### [Records contained in a dataset]
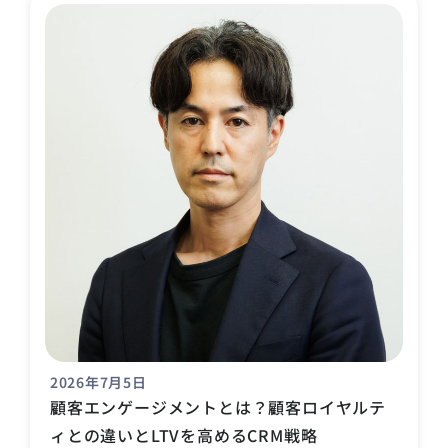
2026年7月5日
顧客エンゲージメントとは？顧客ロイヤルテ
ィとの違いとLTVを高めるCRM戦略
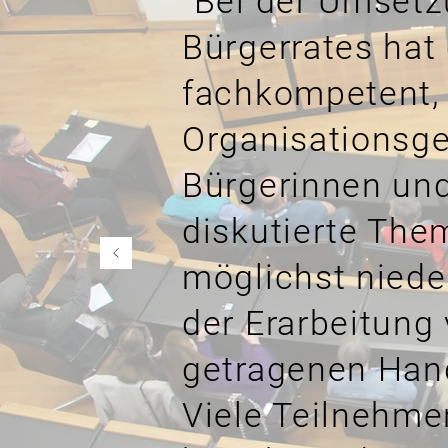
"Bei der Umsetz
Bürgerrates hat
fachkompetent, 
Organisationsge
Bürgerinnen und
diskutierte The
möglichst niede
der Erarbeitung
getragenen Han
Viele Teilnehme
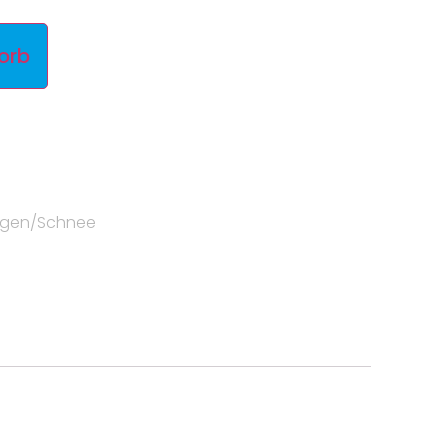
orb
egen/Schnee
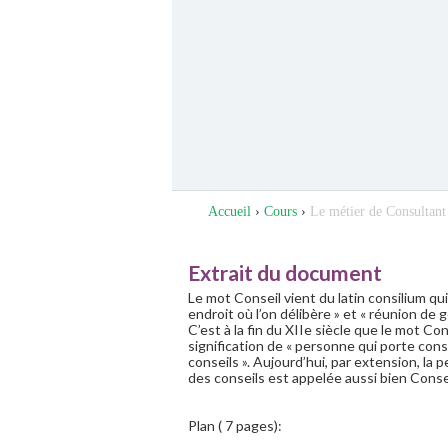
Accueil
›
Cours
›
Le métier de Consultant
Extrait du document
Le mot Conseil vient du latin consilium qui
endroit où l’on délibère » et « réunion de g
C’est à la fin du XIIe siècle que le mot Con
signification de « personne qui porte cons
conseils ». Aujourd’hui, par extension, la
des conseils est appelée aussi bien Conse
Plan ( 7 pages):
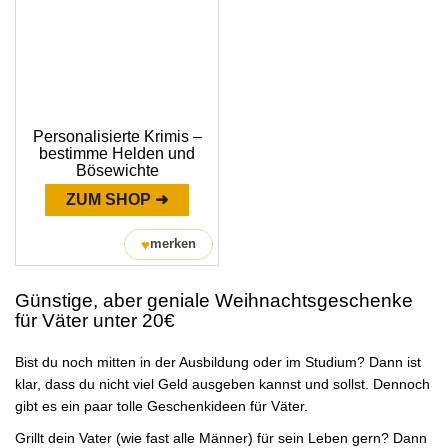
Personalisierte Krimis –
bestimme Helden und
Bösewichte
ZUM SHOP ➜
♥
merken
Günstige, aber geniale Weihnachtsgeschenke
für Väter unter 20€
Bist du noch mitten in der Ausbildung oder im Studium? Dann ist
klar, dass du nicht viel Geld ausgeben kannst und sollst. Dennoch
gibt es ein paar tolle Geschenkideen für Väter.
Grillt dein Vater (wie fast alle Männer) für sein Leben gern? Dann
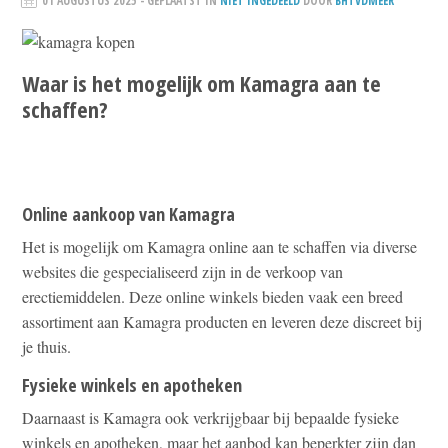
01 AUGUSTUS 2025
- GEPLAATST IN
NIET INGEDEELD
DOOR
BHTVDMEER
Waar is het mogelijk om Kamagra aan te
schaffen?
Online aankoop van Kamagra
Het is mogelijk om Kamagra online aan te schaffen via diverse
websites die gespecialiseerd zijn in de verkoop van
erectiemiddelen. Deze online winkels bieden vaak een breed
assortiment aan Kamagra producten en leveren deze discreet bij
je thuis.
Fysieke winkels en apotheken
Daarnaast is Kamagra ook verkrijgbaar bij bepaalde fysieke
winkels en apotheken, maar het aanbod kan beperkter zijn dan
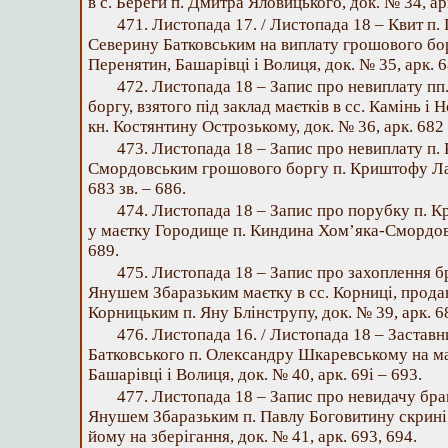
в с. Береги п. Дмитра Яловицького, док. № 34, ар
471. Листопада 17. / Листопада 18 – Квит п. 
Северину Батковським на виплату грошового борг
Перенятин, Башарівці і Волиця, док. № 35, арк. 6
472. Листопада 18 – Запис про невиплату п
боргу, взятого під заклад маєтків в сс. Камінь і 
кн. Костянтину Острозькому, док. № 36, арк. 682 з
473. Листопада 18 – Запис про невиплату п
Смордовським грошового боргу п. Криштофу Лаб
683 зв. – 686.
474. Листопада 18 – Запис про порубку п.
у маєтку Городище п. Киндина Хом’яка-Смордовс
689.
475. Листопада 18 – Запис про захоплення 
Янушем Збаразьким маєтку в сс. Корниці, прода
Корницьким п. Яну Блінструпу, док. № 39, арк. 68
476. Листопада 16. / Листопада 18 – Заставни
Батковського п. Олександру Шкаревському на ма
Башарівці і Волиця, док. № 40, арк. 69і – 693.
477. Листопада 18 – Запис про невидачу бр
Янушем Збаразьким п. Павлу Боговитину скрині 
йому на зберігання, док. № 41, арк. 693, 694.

### [Exercise details]
Leave the pictures out and output the rest of the data word for word.

### [Answer for this exercise]
2026年7月5日
顧客エンゲージメントとは？顧客ロイヤルテ
ィとの違いとLTVを高めるCRM戦略
"Bei der Umsetz
Bürgerrates hat
fachkompetent, 
Organisationsge
Bürgerinnen und
diskutierte The
möglichst niede
der Erarbeitung
getragenen Han
Viele Teilnehme
orb
egen/Schnee
Accueil
›
Cours
›
Le métier de Consultant
Extrait du document
Le mot Conseil vient du latin consilium qui
endroit où l’on délibère » et « réunion de g
C’est à la fin du XIIe siècle que le mot Con
signification de « personne qui porte cons
conseils ». Aujourd’hui, par extension, la
des conseils est appelée aussi bien Conse
Plan ( 7 pages):
Personalisierte Krimis –
bestimme Helden und
Bösewichte
ZUM SHOP ➜
♥
merken
Günstige, aber geniale Weihnachtsgeschenke
für Väter unter 20€
Bist du noch mitten in der Ausbildung oder im Studium? Dann ist
klar, dass du nicht viel Geld ausgeben kannst und sollst. Dennoch
gibt es ein paar tolle Geschenkideen für Väter.
Grillt dein Vater (wie fast alle Männer) für sein Leben gern? Dann
01 AUGUSTUS 2025
- GEPLAATST IN
NIET INGEDEELD
DOOR
BHTVDMEER
Waar is het mogelijk om Kamagra aan te
schaffen?
Online aankoop van Kamagra
Het is mogelijk om Kamagra online aan te schaffen via diverse
websites die gespecialiseerd zijn in de verkoop van
erectiemiddelen. Deze online winkels bieden vaak een breed
assortiment aan Kamagra producten en leveren deze discreet bij
je thuis.
Fysieke winkels en apotheken
Daarnaast is Kamagra ook verkrijgbaar bij bepaalde fysieke
winkels en apotheken, maar het aanbod kan beperkter zijn dan
в с. Береги п. Дмитра Яловицького, док. № 34, ар
471. Листопада 17. / Листопада 18 – Квит п. 
Северину Батковським на виплату грошового борг
Перенятин, Башарівці і Волиця, док. № 35, арк. 6
472. Листопада 18 – Запис про невиплату п
боргу, взятого під заклад маєтків в сс. Камінь і 
кн. Костянтину Острозькому, док. № 36, арк. 682 з
473. Листопада 18 – Запис про невиплату п
Смордовським грошового боргу п. Криштофу Лаб
683 зв. – 686.
474. Листопада 18 – Запис про порубку п.
у маєтку Городище п. Киндина Хом’яка-Смордовс
689.
475. Листопада 18 – Запис про захоплення 
Янушем Збаразьким маєтку в сс. Корниці, прода
Корницьким п. Яну Блінструпу, док. № 39, арк. 68
476. Листопада 16. / Листопада 18 – Заставни
Батковського п. Олександру Шкаревському на ма
Башарівці і Волиця, док. № 40, арк. 69і – 693.
477. Листопада 18 – Запис про невидачу бр
Янушем Збаразьким п. Павлу Боговитину скрині 
йому на зберігання, док. № 41, арк. 693, 694.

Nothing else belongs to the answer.